Statistical analysis
Effects of BHAM and KCN on the rate of oxygen uptake displayed by S. cerevisiae cells were analysed by t-test.
For testing differences in number of tuns formed under different conditions (in the presence of MitoTEMPO or BHAM as well as for proper controls) one-way ANOVA [39] was applied.
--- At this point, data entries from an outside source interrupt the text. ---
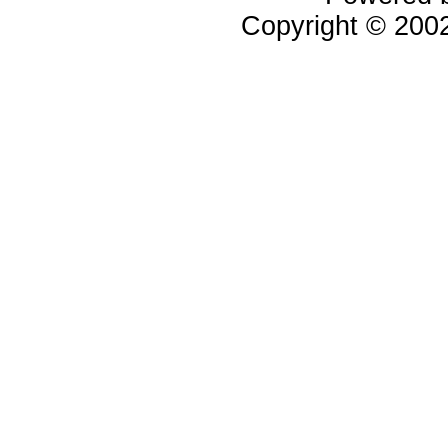
Copyright © 20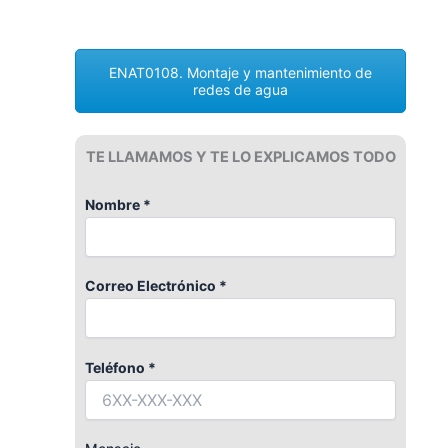
ENAT0108. Montaje y mantenimiento de
redes de agua
TE LLAMAMOS Y TE LO EXPLICAMOS TODO
Nombre *
Correo Electrónico *
Teléfono *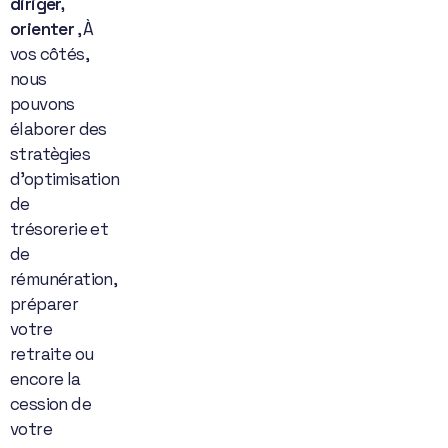
diriger,
orienter
, À
vos côtés,
nous
pouvons
élaborer des
stratègies
d’optimisation
de
trésorerie et
de
rémunération,
préparer
votre
retraite ou
encore la
cession de
votre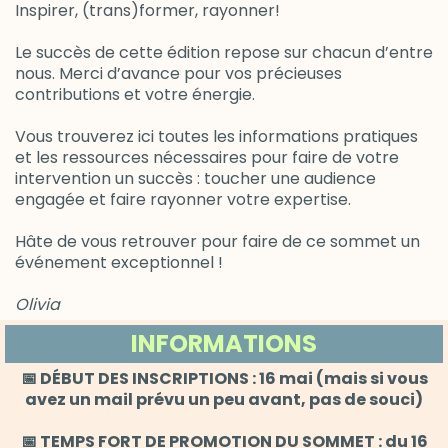
Inspirer, (trans)former, rayonner!
Le succès de cette édition repose sur chacun d’entre
nous. Merci d’avance pour vos précieuses
contributions et votre énergie.
Vous trouverez ici toutes les informations pratiques
et les ressources nécessaires pour faire de votre
intervention un succès : toucher une audience
engagée et faire rayonner votre expertise.
Hâte de vous retrouver pour faire de ce sommet un
événement exceptionnel !
Olivia
INFORMATIONS
📅 DÉBUT DES INSCRIPTIONS : 16 mai (mais si vous
avez un mail prévu un peu avant, pas de souci)
📅 TEMPS FORT DE PROMOTION DU SOMMET : du 16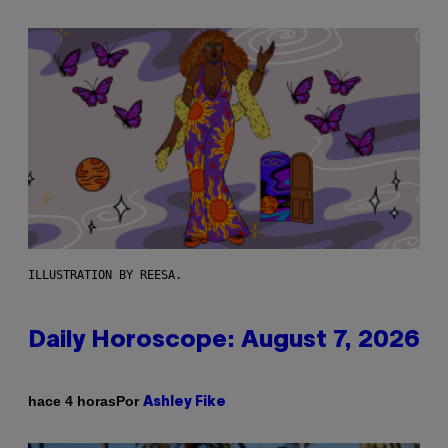
ILLUSTRATION BY REESA.
Daily Horoscope: August 7, 2026
Por
hace 4 horas
Ashley Fike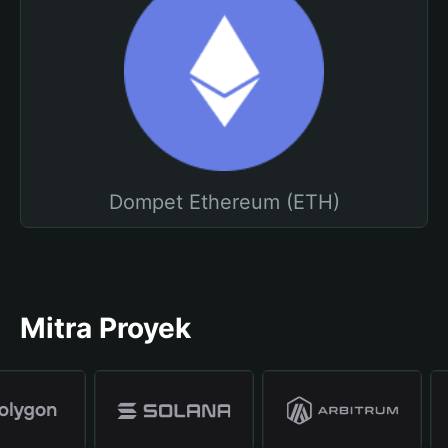
Dompet Ethereum (ETH)
Mitra Proyek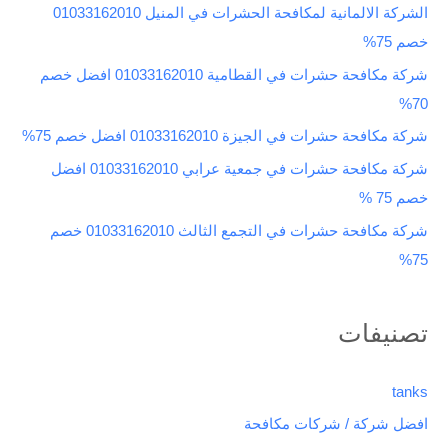
الشركة الالمانية لمكافحة الحشرات في المنيل 01033162010
ع
خصم 75%
ن
شركة مكافحة حشرات في القطامية 01033162010 افضل خصم
:
70%
شركة مكافحة حشرات في الجيزة 01033162010 افضل خصم 75%
شركة مكافحة حشرات في جمعية عرابي 01033162010 افضل
خصم 75 %
شركة مكافحة حشرات في التجمع الثالث 01033162010 خصم
75%
تصنيفات
tanks
افضل شركة / شركات مكافحة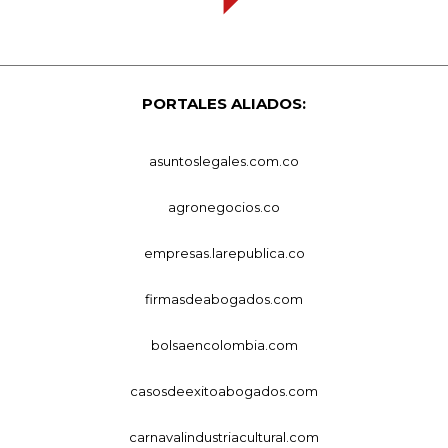
PORTALES ALIADOS:
asuntoslegales.com.co
agronegocios.co
empresas.larepublica.co
firmasdeabogados.com
bolsaencolombia.com
casosdeexitoabogados.com
carnavalindustriacultural.com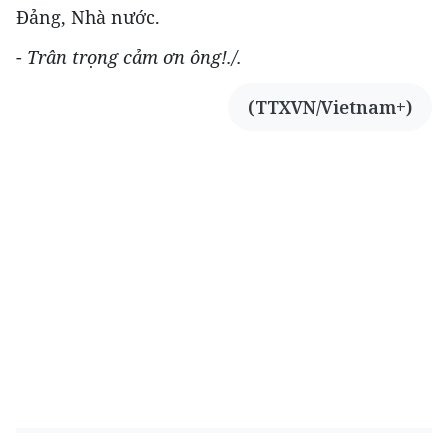
Đảng, Nhà nước.
-
Trân trọng cảm ơn ông!./.
(TTXVN/Vietnam+)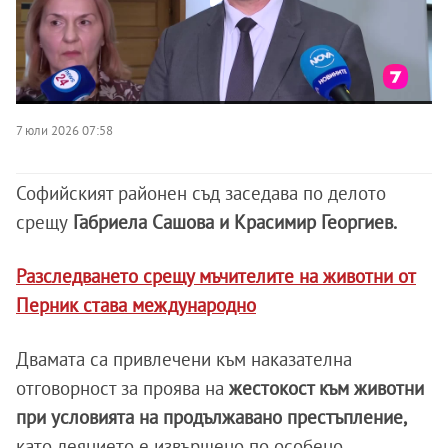
7 юли 2026 07:58
Софийският районен съд заседава по делото
срещу
Габриела Сашова и Красимир Георгиев.
Разследването срещу мъчителите на животни от
Перник става международно
Двамата са привлечени към наказателна
отговорност за проява на
жестокост към животни
при условията на продължавано престъпление,
като деянието е извършено по особено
To analyse the effect of BHAM presence during tun formation or rehydration and of MitoTEMPO presence during tun formation on anhydrobiotic animals’ recovery to full activity after different duration of the tun stage, Factorial ANOVA [39] was applied. For this analysis we used two grouping independent variables: (I) time windows of animal observations following rehydration and (II) the applied compound concentrations. The latter denotes two different concentrations of BHAM versus control conditions and one concentration of MitoTEMPO versus control conditions, where control conditions denote the absence of BHAM or MitoTEMPO. In this way we distinguished three experimental groups for testing of BHAM presence (C1, 0.1 mM BHAM and 0.2 mM BHAM) or two experimental groups for testing of the MitoTEMPO (C2 and 0.01 mM MitoTEMPO) (table 1). Thus, differences in animals’ return to full activity were tested between the mentioned two grouping independent variables: (I) 12 time windows (10, 20, 30, 40, 60, 90, 120, 180, 240, 360, 480 and 1440 min) and (II) three experimental groups distinguished for BHAM (C1, 0.1 mM BHAM and 0.2 mM BHAM) or (III) two experimental groups distinguished for MitoTEMPO (C2 and 0.01 mM MitoTEMPO). Because of the application of the two grouping variables, it was impossible to simply test the differences between each group, as the effect of multiple comparisons would decrease the biological value of the results [40]. We used the standard presentation of results for Factorial ANOVA analysis [39, 40]. For each model we calculated F-statistics and R2 as a measure of variance explained [40]. For ANOVA models, when F was statistically significant (i.e., α-probabilities (p) < 0.05), in the next step we deepened that analysis by determination of statistically significant factors in the model (i.e., time window or experimental groups). For this purpose we performed t-test for each independent variable (electronic supplementary material, table S2 and table S3). If this test for the factor 'experimental groups' was statistically significant, it provided (from a methodical point of view) an authorization to perform Tukey post-hoc test [39]. Then the post-hoc test results were visualized in figures.
To compare effects of BHAM and MitoTEMPO on animals’ return to full activity, we analysed the ratios of average numbers of fully active animals obtained for BHAM- or MitoTEMPO-treated tardigrades to average numbers of fully active appropriate control animals for different duration of the tun stage. The analysis was performed, regardless of the time windows, using developed Linear Mixed Models for the duration of the tun stage (3 and 60 days) and the applied concentrations of BHAM (0.1 mM and 0.2 mM) and MitoTEMPO (0.01 mM). This procedure was justified by our observation that revival time was influenced by the time window (see Results). To control for that factor we developed models with time window as a random factor and concentration as a fixed effect. All calculations were performed using R [41].